That being said, we are going to go with the Devil’s Bathtub Trail because it is quite unique and also makes a great starting point for further exploration of Mendon Ponds.
From a small dedicated parking lot, the Devil’s Bathtub Trail begins by winding down a steep staircase into a kettle hole and peat bog. After walking along the water for a bit, you will find yourself climbing up and over a few semi-steep eskers before making your way back to the staircase. We have found this to be one of the more secluded areas of the park and rarely encounter other hikers along the trail.
The hike itself is under a mile, but due to the hills takes a bit of time to complete. We like to pair it with a visit to hundred acre pond (shown above) so the pups can take in a quick swim!
TIP: The Devil’s Bathtub area can get quite muddy, so wear boots if there has been recent rain!
Moderate – Steep stairs and muddy sections add to the difficulty of this trail
- Exercise – Stairs and inclines are sure to burn some calories
- Solitude – This trail is quiet and peaceful, away from some of the more popular attractions
- Nature Watching – Plenty of unique flora and fauna make its home in this damp environment
4. Perimeter Trail at Corbett’s Glen
Would you believe that this beautiful waterfall is only a couple of miles outside of the city?
Well it’s true and there are several more just like it! Located between Brighton and Penfield, Corbett’s Glen is one of our favorite spots in the region. The Perimeter Trail is located near the South Entrance and passes along Allens Creek (and these gorgeous waterfalls), a large field, and a small wetland area.
The pathway consists of well groomed dirt, stone and wood chip sections making it very accessible for people (and pets) of all ages.
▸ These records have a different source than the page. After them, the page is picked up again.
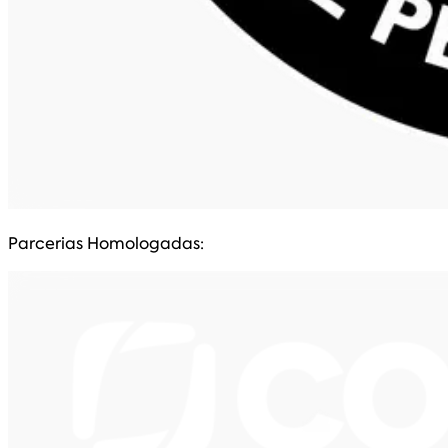
Parcerias Homologadas:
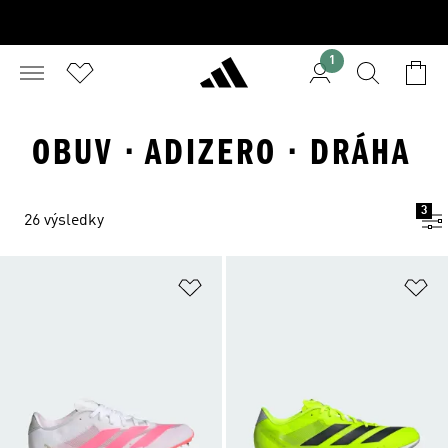
1
OBUV · ADIZERO · DRÁHA
3
26 výsledky
Přidat do seznamu přání
Př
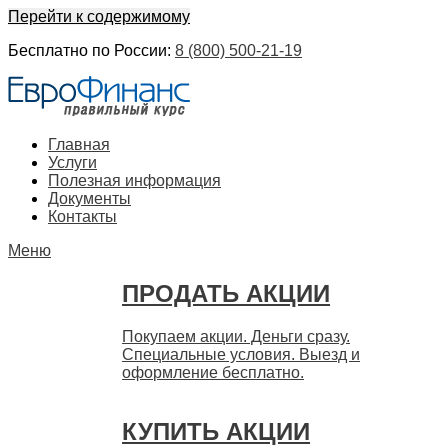
Перейти к содержимому
Бесплатно по России:
8 (800) 500-21-19
ЕвроФинанс
Покупка и продажа ценных бумаг акций. Дорого. Срочно.
Главная
Быстро
Услуги
Полезная информация
Документы
Контакты
Меню
ПРОДАТЬ АКЦИИ
Покупаем акции. Деньги сразу.
Специальные условия. Выезд и
оформление бесплатно.
КУПИТЬ АКЦИИ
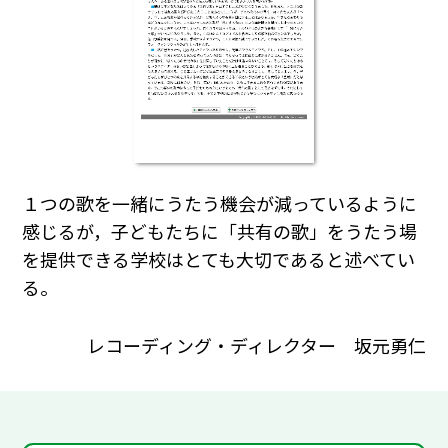
１つの歌を一緒にうたう機会が減っているように
感じるが，子どもたちに「共有の歌」をうたう場
を提供できる学校はとても大切であると述べてい
る。
レコーディング・ディレクター 坂元勇仁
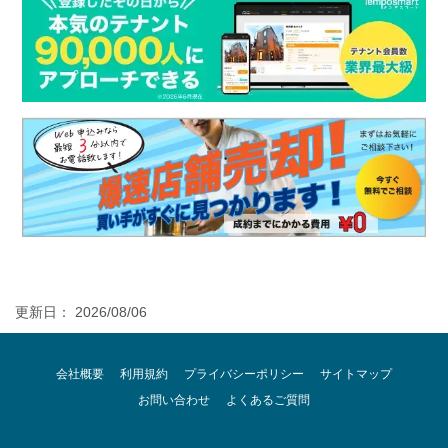
更新日： 2026/08/06
会社概要
利用規約
プライバシーポリシー
サイトマップ
お問い合わせ
よくあるご質問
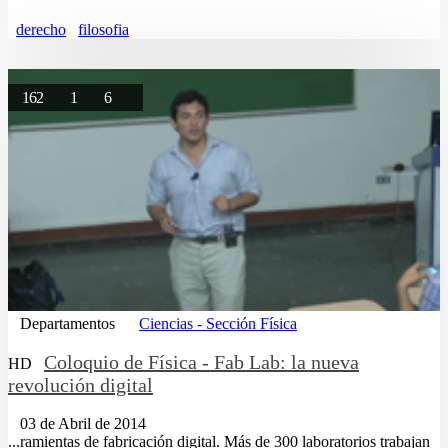
derecho
filosofia
162
1
6
Departamentos
Ciencias - Sección Física
Coloquio de Física - Fab Lab: la nueva
HD
revolución digital
03 de Abril de 2014
...ramientas de fabricación digital. Más de 300 laboratorios trabajan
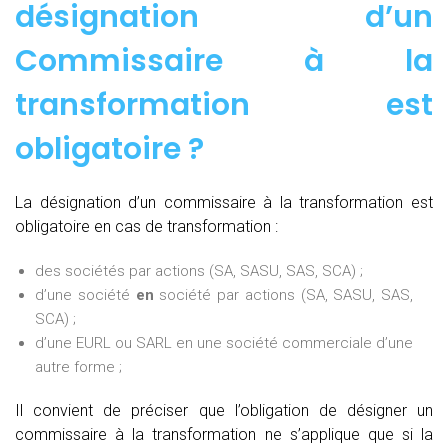
désignation d’un
Commissaire à la
transformation est
obligatoire ?
La désignation d’un commissaire à la transformation est
obligatoire en cas de transformation :
des sociétés par actions (SA, SASU, SAS, SCA) ;
d’une société
en
société par actions (SA, SASU, SAS,
SCA) ;
d’une EURL ou SARL en une société commerciale d’une
autre forme ;
Il convient de préciser que l’obligation de désigner un
commissaire à la transformation ne s’applique que si la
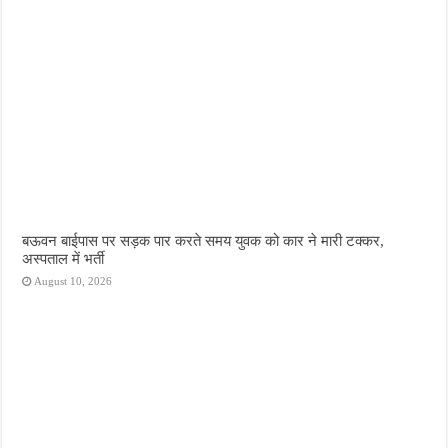
बऊवन बाईपास पर सड़क पार करते समय युवक को कार ने मारी टक्कर,
अस्पताल में भर्ती
August 10, 2026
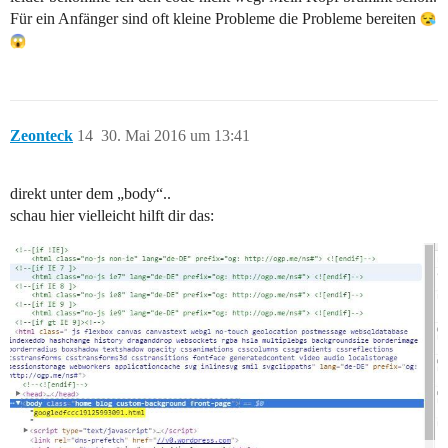
Für ein Anfänger sind oft kleine Probleme die Probleme bereiten
Zeonteck
14
30. Mai 2016 um 13:41
direkt unter dem „body“..
schau hier vielleicht hilft dir das:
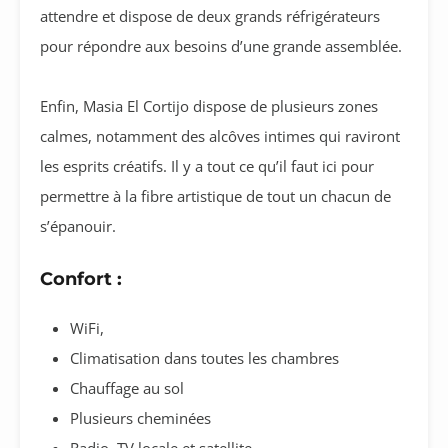
attendre et dispose de deux grands réfrigérateurs
pour répondre aux besoins d’une grande assemblée.
Enfin, Masia El Cortijo dispose de plusieurs zones
calmes, notamment des alcôves intimes qui raviront
les esprits créatifs. Il y a tout ce qu’il faut ici pour
permettre à la fibre artistique de tout un chacun de
s’épanouir.
Confort :
WiFi,
Climatisation dans toutes les chambres
Chauffage au sol
Plusieurs cheminées
Radio, TV locale et satellite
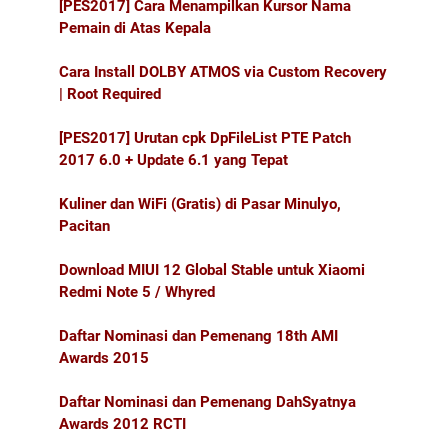
[PES2017] Cara Menampilkan Kursor Nama
Pemain di Atas Kepala
Cara Install DOLBY ATMOS via Custom Recovery
| Root Required
[PES2017] Urutan cpk DpFileList PTE Patch
2017 6.0 + Update 6.1 yang Tepat
Kuliner dan WiFi (Gratis) di Pasar Minulyo,
Pacitan
Download MIUI 12 Global Stable untuk Xiaomi
Redmi Note 5 / Whyred
Daftar Nominasi dan Pemenang 18th AMI
Awards 2015
Daftar Nominasi dan Pemenang DahSyatnya
Awards 2012 RCTI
The best part however is that the creek has several shallow and (usually) slow moving areas which are perfect for the dogs to cool off and wade around a bit.
Easy (Moderate if accessing from the North Entrance where you will need to navigate a couple of steep hills!)
- Relaxing Walk – The sound of rushing water makes this spot particularly special
- Quick Dip – There are several great swimming holes and shallow areas for dogs to wade
- Photography – Capture some gorgeous shots of the running water
- Picnics – Bring along some lunch and relax in the large field which is surrounded by this trail
5. Eastman Lake Trail at Durand Eastman Park
Durand Eastman Park lies right on the shore of Lake Ontario and contains a lake, golf course and many ponds. There are several short trails throughout, but our favorite hike is the Eastman Lake Trail which is accessed off Log Cabin Road.
This 1.5 mile trail winds through a forest of maple and oak trees right alongside Eastman Lake. The views across the water are gorgeous year round, but especially striking in the Fall. While the walk around the lake is relatively flat, accessing the trail from the parking lot involves navigating a fairly steep hill.
And what’s more? You can take a stroll along the beach right across the street!
Moderate – The hill from the upper parking lot can make this trail a bit more challenging
- Fall Foliage – One of the best spots in the area to catch some colorful leaves
- Exercise – The hills between trails can pose a bit of a challenge
- Bird Watching – Great place to see swans, seagulls, ducks, herons and even migrating raptors!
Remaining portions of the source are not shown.